Baystate Blues is a captivating emotional drama film from independent filmmaker Mark Lewis. Set in small town America we follow a day in the life of a dysfunctional family as they struggle to cope with their lives and relationships.

The central couple are Devon and Mike. Devon is depressed having suffered a car accident six months ago and as she hobbles around on a cane it´s all too obvious life has not turned out the way she wished for. Her bitterness at her own situation is taken out on her husband Mike, a down to earth worker who is solid and dependable but without ambition. Thrown into the mix are Devon´s two sisters; older serious sister, Virginia, who works in an office and younger head in the clouds sister, Alex, who sees herself as a creative.
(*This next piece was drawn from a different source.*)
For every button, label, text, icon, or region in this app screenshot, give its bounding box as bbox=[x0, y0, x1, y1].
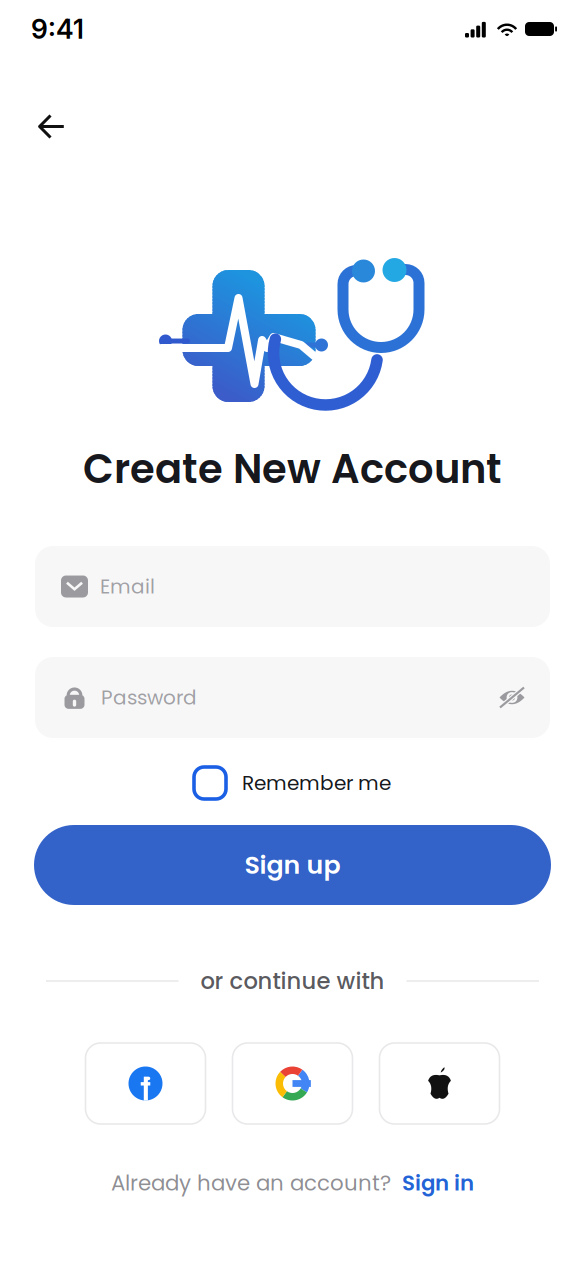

Devon played by Allyson Sereboff

The film begins with a normal day in their life; they all meet briefly round the breakfast table before Mike goes off to work. During the day Devon bumps into an old flame who is in a successful band and the two catch up. Later that night the group get together for a night of drinking and games but soon after the alcohol begins to flow the problems start. Virginia brings her old boyfriend, Jason, which causes a bit of a stir but despite things starting out relaxed they soon take a turn for the worse as Devon starts brooding and gets upset. While her and Mike´s relationship crumbles Jason tries to build his relationship with Virginia anew.

The acting here is very naturalistic and the characters are brought to life beautifully it´s easy to empathise with them and the emotional scenes are extremely well acted. Scott Lewis is very convincing as Mike, Allyson Sereboff is equally excellent as Devon and the chemistry between these two, or lack of, really works well for the story. Astoundingly for a low budget indie flick there are no bad performances.

The film was written and directed by Mark Lewis. The writing feels authentic and there are some nice touches of humour along the way. The direction is skilled and Lewis often uses extreme close-ups which help to draw the viewer into the emotion of each scene. Things start out quite slowly but this mirrors the sleepy lifestyle of small town America and the locations are well chosen and beautifully filmed. If I had to criticise perhaps the break into chapters with headings isn´t necessary as they don´t convey anything important and the music, while enjoyable, is sometimes a bit intrusive but on the whole Lewis has done a very good job.

One of the most appealing things about this film is the sense of reality and this is where it deviates most profoundly from mainstream romance films. There´s no compromising by tacking on a heart warming ending and despite the touches of humour it remains understated, subtle and real. Baystate Blues is deserving of an audience as it is thoroughly absorbing and skilfully made and easily one of the best independent films I´ve seen.